Selective Removal to Soft Dentine vs Selective Removal to Firm Dentine for Deep Posterior Caries Lesions
Deep Caries, Pulp Exposure, Dental, Dental Caries
About this trial
This is an interventional treatment trial for Deep Caries
Eligibility Criteria
Inclusion Criteria:
- Deep primary active caries lesion extending at least 3/4 of dentin
- No irreversible pulpitis symptoms
- Positive response to electrical and cold pulp vitality tests
- Good general health
- No untreated periodontal disease
- Acceptance to be included in study
Exclusion Criteria:
- Irreversible pulpitis symptoms
- Negative response to electrical and cold pulp vitality tests
- Radiographically periradicular pathology
- Pregnancy
- Teeth with non-carious lesions (attrition, erosion, abrasion or abfraction)

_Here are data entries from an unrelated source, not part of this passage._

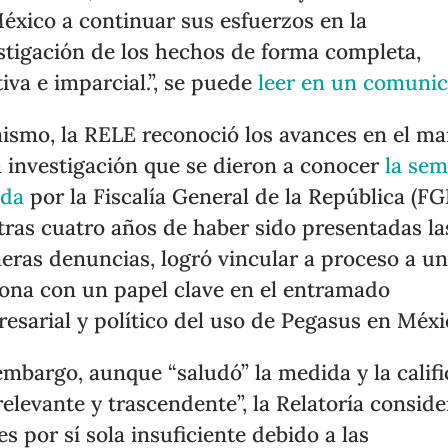
éxico a continuar sus esfuerzos en la
stigación de los hechos de forma completa,
tiva e imparcial.”, se puede
leer en un comuni
ismo, la RELE reconoció los avances en el ma
a investigación que se dieron a conocer
la se
ada
por la Fiscalía General de la República (FG
tras cuatro años de haber sido presentadas la
eras denuncias, logró vincular a proceso a u
ona con un papel clave en el entramado
esarial y político del uso de Pegasus en Méxi
embargo, aunque “saludó” la medida y la califi
relevante y trascendente”, la Relatoría conside
es por sí sola insuficiente debido a las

- Patients planning bleaching or orthodontic treatment
- Known allergy to study material
Sites / Locations
- Istanbul Medipol University, School of Dentistry
Arms of the Study
Arm 1
Arm 2
Experimental
Active Comparator
Selective removal to soft dentin (SRSD)
Selective removal to firm dentin (SRSD)
The patients in SRSD group will be randomized into two subgroups as Group A and Group C. After caries removal to soft dentin calcium silicate based material (Biodentine) will be applied in Group A while will not be applied in Group C prior to placement of the resin composite restoration. The procedure, starts with access to caries tissue by the removal of surrounding unsupported enamel.Carious tissue at the periphery of the cavity will be prepared to hard dentin using round tungsten carbide burs and/or an excavator, while soft carious dentin will remain in the pulpal aspect of the cavity to prevent pulp exposure. Operative procedures will be performed by an experienced (over 10 years) specialist. Moisture control will be provided using cotton rolls and continuous aspiration.
Procedures will be done using local anesthesia. The procedure, starts with access to caries tissue by the removal of surrounding unsupported enamel. Caries tissue in the periphery including the enamel-dentinal junction will be removed using round tungsten carbide burs and/or an excavator until hard, dry dentin remains. Pulpo-proximal caries tissue will be removed until hard or leathery dentin remains. Operative procedures will be performed by an experienced (over 10 years) specialist. Moisture control will be provided using cotton rolls and continuous aspiration. Restoration will be performed after caries removal to firm dentin and placement of calcium silicate based material (Biodentine).